EXERCISE MATERIAL.

★ ★ ★ ★ ★ ★ ★

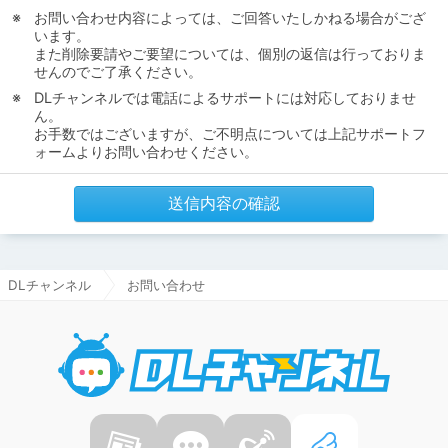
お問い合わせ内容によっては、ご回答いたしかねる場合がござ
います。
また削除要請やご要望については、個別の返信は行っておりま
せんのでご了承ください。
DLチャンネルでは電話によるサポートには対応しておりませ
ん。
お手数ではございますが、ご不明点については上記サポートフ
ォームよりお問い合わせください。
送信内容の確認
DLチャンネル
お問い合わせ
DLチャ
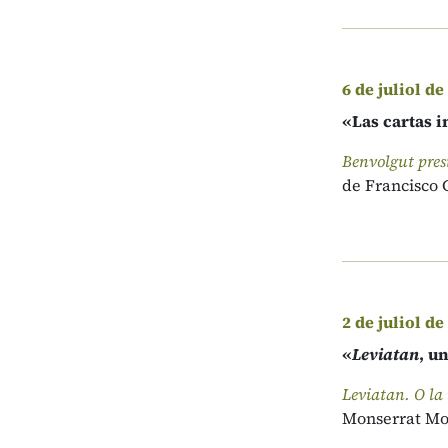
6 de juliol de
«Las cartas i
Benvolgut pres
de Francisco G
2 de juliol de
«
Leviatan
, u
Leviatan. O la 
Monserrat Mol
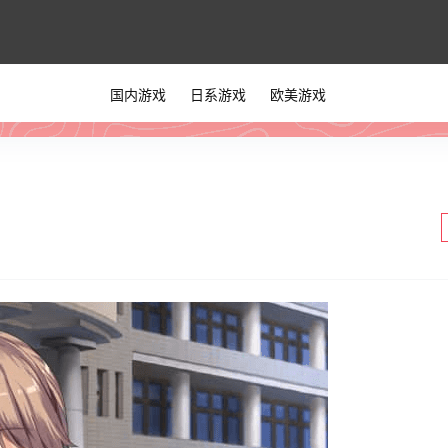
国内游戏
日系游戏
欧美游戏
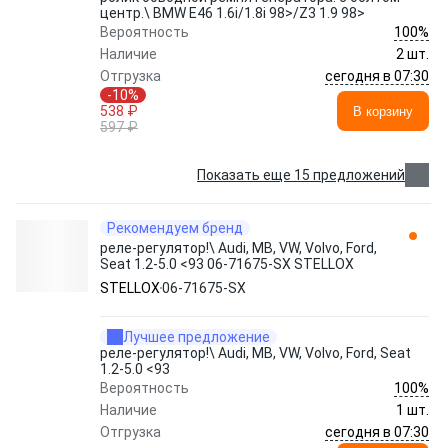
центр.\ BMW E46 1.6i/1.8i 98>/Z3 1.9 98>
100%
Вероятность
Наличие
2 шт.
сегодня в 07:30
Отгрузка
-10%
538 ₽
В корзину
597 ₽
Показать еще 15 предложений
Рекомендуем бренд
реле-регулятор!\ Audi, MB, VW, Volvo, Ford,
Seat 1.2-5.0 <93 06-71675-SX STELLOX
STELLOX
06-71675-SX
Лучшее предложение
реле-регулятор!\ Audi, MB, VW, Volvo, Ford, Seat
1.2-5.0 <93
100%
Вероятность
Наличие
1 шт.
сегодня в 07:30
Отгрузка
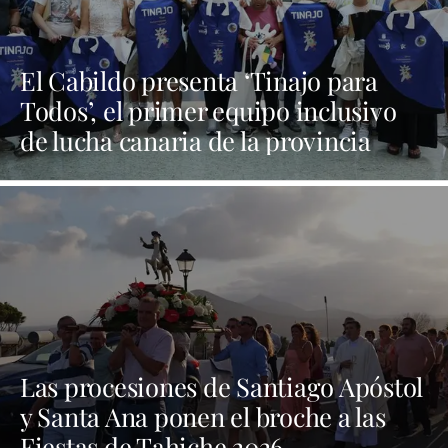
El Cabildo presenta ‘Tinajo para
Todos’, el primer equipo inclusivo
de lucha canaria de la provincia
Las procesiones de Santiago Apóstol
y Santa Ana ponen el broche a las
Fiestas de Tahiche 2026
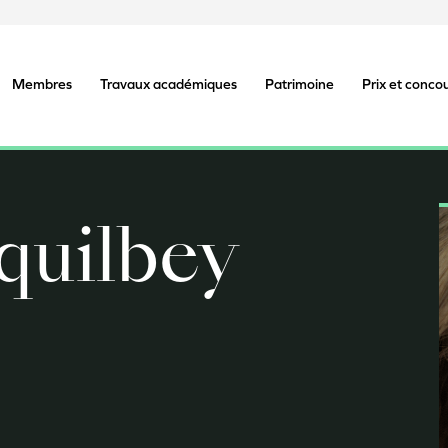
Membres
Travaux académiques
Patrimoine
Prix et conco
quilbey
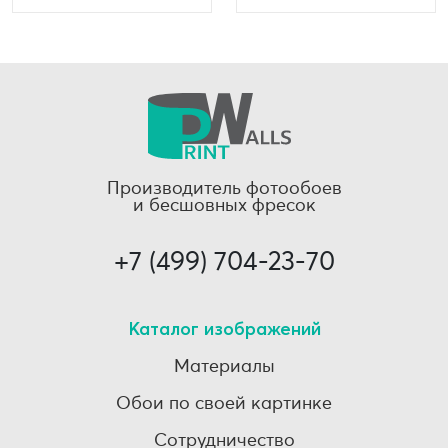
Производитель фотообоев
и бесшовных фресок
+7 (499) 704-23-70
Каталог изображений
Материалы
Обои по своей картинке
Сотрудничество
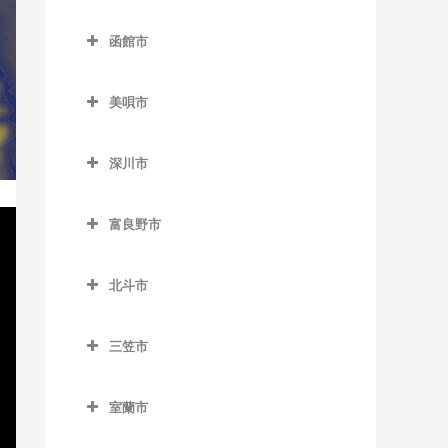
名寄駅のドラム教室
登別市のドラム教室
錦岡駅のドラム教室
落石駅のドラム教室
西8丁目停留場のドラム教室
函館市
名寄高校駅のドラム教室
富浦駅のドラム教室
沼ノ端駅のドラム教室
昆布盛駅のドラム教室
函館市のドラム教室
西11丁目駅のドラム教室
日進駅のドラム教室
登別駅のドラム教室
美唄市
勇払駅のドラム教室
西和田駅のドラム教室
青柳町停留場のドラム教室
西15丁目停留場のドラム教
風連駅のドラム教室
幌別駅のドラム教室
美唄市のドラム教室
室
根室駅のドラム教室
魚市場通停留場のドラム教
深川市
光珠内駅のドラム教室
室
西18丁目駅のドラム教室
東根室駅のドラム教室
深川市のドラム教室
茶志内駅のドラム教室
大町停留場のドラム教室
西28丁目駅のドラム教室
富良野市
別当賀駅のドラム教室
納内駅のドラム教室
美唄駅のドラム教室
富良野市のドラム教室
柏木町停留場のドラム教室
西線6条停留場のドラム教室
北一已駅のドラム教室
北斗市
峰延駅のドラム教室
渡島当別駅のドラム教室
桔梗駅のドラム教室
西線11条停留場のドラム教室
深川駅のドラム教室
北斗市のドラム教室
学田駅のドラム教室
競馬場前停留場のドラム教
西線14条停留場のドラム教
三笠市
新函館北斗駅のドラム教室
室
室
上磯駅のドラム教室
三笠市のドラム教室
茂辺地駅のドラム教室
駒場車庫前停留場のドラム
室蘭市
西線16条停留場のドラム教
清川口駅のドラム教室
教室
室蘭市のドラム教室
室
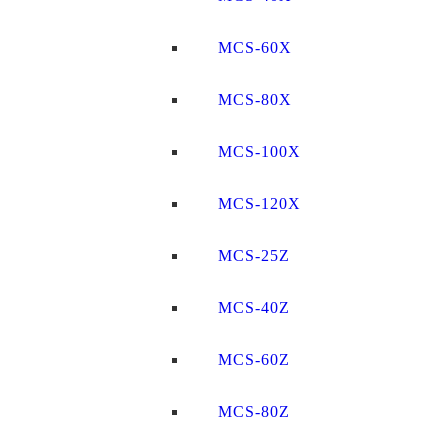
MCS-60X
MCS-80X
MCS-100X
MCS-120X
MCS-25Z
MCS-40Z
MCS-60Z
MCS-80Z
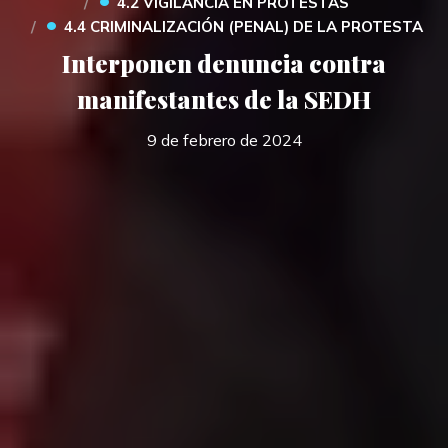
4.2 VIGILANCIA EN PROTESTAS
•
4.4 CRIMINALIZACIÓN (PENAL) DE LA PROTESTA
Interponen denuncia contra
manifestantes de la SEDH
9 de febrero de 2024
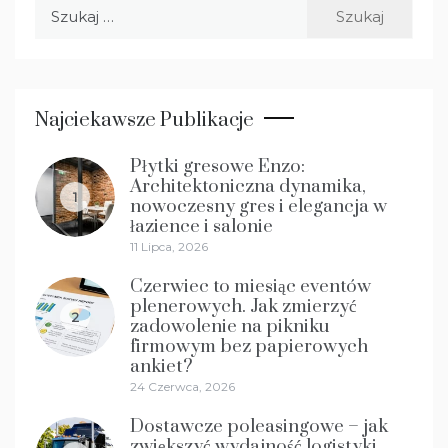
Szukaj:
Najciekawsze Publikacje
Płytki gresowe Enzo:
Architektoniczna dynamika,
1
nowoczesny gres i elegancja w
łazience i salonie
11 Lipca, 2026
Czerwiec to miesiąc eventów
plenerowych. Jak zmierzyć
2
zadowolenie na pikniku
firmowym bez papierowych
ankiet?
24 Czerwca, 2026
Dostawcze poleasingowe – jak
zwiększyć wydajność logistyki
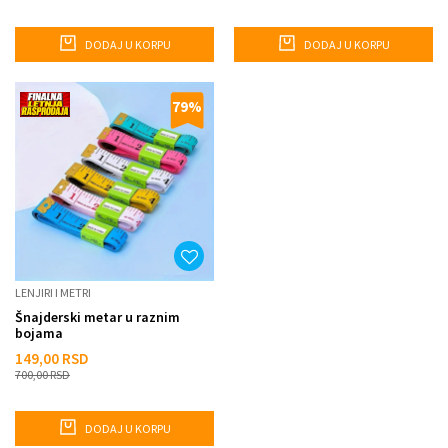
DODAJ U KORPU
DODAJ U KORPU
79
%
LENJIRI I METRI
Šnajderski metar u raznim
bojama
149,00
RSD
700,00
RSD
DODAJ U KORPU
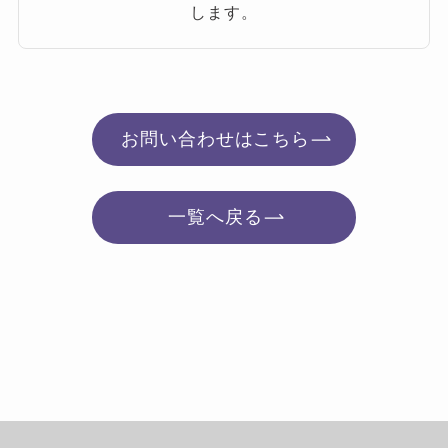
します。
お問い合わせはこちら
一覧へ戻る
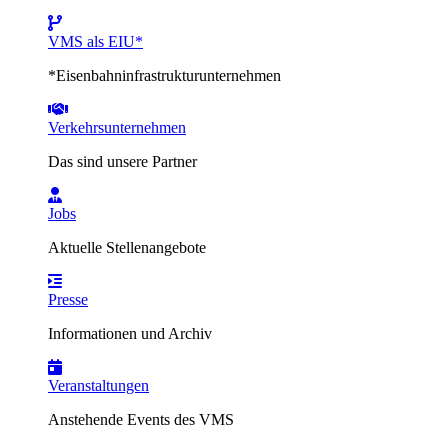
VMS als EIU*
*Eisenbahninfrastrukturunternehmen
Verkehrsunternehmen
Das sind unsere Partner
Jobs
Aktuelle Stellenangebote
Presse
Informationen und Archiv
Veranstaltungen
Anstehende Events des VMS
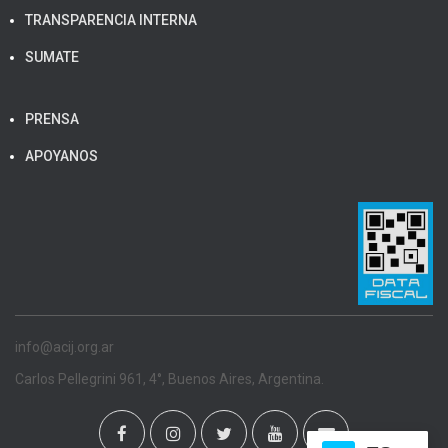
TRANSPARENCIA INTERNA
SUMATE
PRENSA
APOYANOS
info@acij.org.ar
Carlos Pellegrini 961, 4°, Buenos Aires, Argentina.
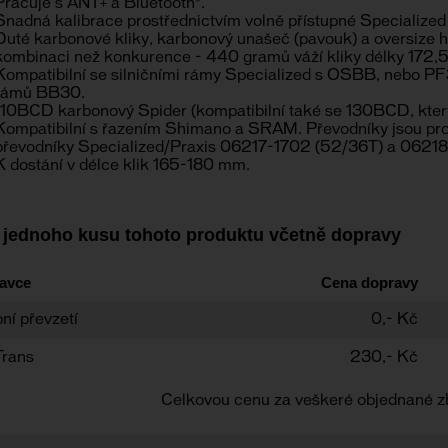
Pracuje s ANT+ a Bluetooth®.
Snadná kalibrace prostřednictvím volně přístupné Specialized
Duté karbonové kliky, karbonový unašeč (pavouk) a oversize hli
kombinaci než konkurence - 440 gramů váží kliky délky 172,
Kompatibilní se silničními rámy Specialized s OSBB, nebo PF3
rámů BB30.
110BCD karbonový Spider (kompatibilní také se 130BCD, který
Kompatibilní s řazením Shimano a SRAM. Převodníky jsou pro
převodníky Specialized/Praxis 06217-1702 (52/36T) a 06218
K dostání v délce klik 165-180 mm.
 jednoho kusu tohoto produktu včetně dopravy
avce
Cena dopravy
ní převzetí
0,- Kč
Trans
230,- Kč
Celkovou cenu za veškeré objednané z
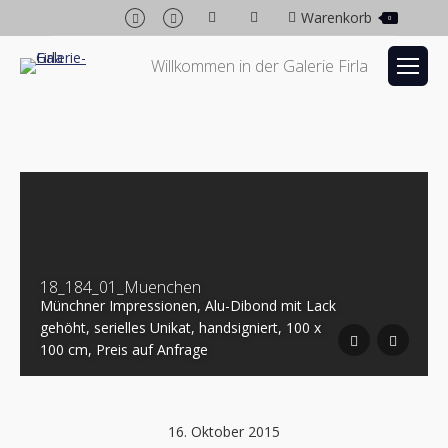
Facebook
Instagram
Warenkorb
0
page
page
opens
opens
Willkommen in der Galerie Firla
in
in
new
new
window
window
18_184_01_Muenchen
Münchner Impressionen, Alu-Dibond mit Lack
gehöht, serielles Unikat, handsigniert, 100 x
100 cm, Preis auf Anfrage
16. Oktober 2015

★ ★ ★ ★ ★ ★ ★

THE PROBLEM. When you transcribe the lines above, keep every word exact but leave the pictures behind.

EXERCISE ANSWER.
お問い合わせ内容によっては、ご回答いたしかねる場合がござ
います。
また削除要請やご要望については、個別の返信は行っておりま
せんのでご了承ください。
DLチャンネルでは電話によるサポートには対応しておりませ
ん。
お手数ではございますが、ご不明点については上記サポートフ
ォームよりお問い合わせください。
送信内容の確認
DLチャンネル
お問い合わせ
DLチャ
6 de juliol de
«Las cartas i
Benvolgut pres
de Francisco G
2 de juliol de
«
Leviatan
, u
Leviatan. O la 
Monserrat Mol
国内游戏
日系游戏
欧美游戏
центр.\ BMW E46 1.6i/1.8i 98>/Z3 1.9 98>
100%
Вероятность
Наличие
2 шт.
сегодня в 07:30
Отгрузка
-10%
538 ₽
В корзину
597 ₽
Показать еще 15 предложений
Рекомендуем бренд
реле-регулятор!\ Audi, MB, VW, Volvo, Ford,
Seat 1.2-5.0 <93 06-71675-SX STELLOX
STELLOX
06-71675-SX
Лучшее предложение
реле-регулятор!\ Audi, MB, VW, Volvo, Ford, Seat
1.2-5.0 <93
100%
Вероятность
Наличие
1 шт.
сегодня в 07:30
Отгрузка
El Cabildo presenta ‘Tinajo para
Todos’, el primer equipo inclusivo
de lucha canaria de la provincia
Las procesiones de Santiago Apóstol
y Santa Ana ponen el broche a las
Fiestas de Tahiche 2026
Membres
Travaux académiques
Patrimoine
Prix et conco
quilbey
Производитель фотообоев
и бесшовных фресок
+7 (499) 704-23-70
Каталог изображений
Материалы
Обои по своей картинке
Сотрудничество
名寄駅のドラム教室
登別市のドラム教室
錦岡駅のドラム教室
落石駅のドラム教室
西8丁目停留場のドラム教室
函館市
名寄高校駅のドラム教室
富浦駅のドラム教室
沼ノ端駅のドラム教室
昆布盛駅のドラム教室
函館市のドラム教室
西11丁目駅のドラム教室
日進駅のドラム教室
登別駅のドラム教室
美唄市
勇払駅のドラム教室
西和田駅のドラム教室
青柳町停留場のドラム教室
西15丁目停留場のドラム教
風連駅のドラム教室
幌別駅のドラム教室
美唄市のドラム教室
室
根室駅のドラム教室
魚市場通停留場のドラム教
深川市
光珠内駅のドラム教室
室
西18丁目駅のドラム教室
東根室駅のドラム教室
深川市のドラム教室
茶志内駅のドラム教室
大町停留場のドラム教室
西28丁目駅のドラム教室
富良野市
別当賀駅のドラム教室
納内駅のドラム教室
美唄駅のドラム教室
富良野市のドラム教室
柏木町停留場のドラム教室
西線6条停留場のドラム教室
北一已駅のドラム教室
北斗市
峰延駅のドラム教室
渡島当別駅のドラム教室
桔梗駅のドラム教室
西線11条停留場のドラム教室
深川駅のドラム教室
北斗市のドラム教室
学田駅のドラム教室
競馬場前停留場のドラム教
西線14条停留場のドラム教
三笠市
新函館北斗駅のドラム教室
室
室
上磯駅のドラム教室
三笠市のドラム教室
茂辺地駅のドラム教室
駒場車庫前停留場のドラム
室蘭市
西線16条停留場のドラム教
清川口駅のドラム教室
教室
室蘭市のドラム教室
室
MCS-60X
MCS-80X
MCS-100X
MCS-120X
MCS-25Z
MCS-40Z
MCS-60Z
MCS-80Z
4.2 VIGILANCIA EN PROTESTAS
•
4.4 CRIMINALIZACIÓN (PENAL) DE LA PROTESTA
Interponen denuncia contra
manifestantes de la SEDH
9 de febrero de 2024
Szukaj:
Najciekawsze Publikacje
Płytki gresowe Enzo:
Architektoniczna dynamika,
1
nowoczesny gres i elegancja w
łazience i salonie
11 Lipca, 2026
Czerwiec to miesiąc eventów
plenerowych. Jak zmierzyć
2
zadowolenie na pikniku
firmowym bez papierowych
ankiet?
24 Czerwca, 2026
Dostawcze poleasingowe – jak
zwiększyć wydajność logistyki
DODAJ U KORPU
DODAJ U KORPU
79
%
LENJIRI I METRI
Šnajderski metar u raznim
bojama
149,00
RSD
700,00
RSD
DODAJ U KORPU
します。
お問い合わせはこちら
一覧へ戻る
VMS als EIU*
*Eisenbahninfrastrukturunternehmen
Verkehrsunternehmen
Das sind unsere Partner
Jobs
Aktuelle Stellenangebote
Presse
Informationen und Archiv
Veranstaltungen
Anstehende Events des VMS
TRANSPARENCIA INTERNA
SUMATE
PRENSA
APOYANOS
info@acij.org.ar
Carlos Pellegrini 961, 4°, Buenos Aires, Argentina.
Pracuje s ANT+ a Bluetooth®.
Snadná kalibrace prostřednictvím volně přístupné Specialized
Duté karbonové kliky, karbonový unašeč (pavouk) a oversize hli
kombinaci než konkurence - 440 gramů váží kliky délky 172,
Kompatibilní se silničními rámy Specialized s OSBB, nebo PF3
rámů BB30.
110BCD karbonový Spider (kompatibilní také se 130BCD, který
Kompatibilní s řazením Shimano a SRAM. Převodníky jsou pro
převodníky Specialized/Praxis 06217-1702 (52/36T) a 06218
K dostání v délce klik 165-180 mm.
 jednoho kusu tohoto produktu včetně dopravy
avce
Cena dopravy
ní převzetí
0,- Kč
Trans
230,- Kč
Celkovou cenu za veškeré objednané z
Facebook
Instagram
Warenkorb
0
page
page
opens
opens
Willkommen in der Galerie Firla
in
in
new
new
window
window
18_184_01_Muenchen
Münchner Impressionen, Alu-Dibond mit Lack
gehöht, serielles Unikat, handsigniert, 100 x
100 cm, Preis auf Anfrage
16. Oktober 2015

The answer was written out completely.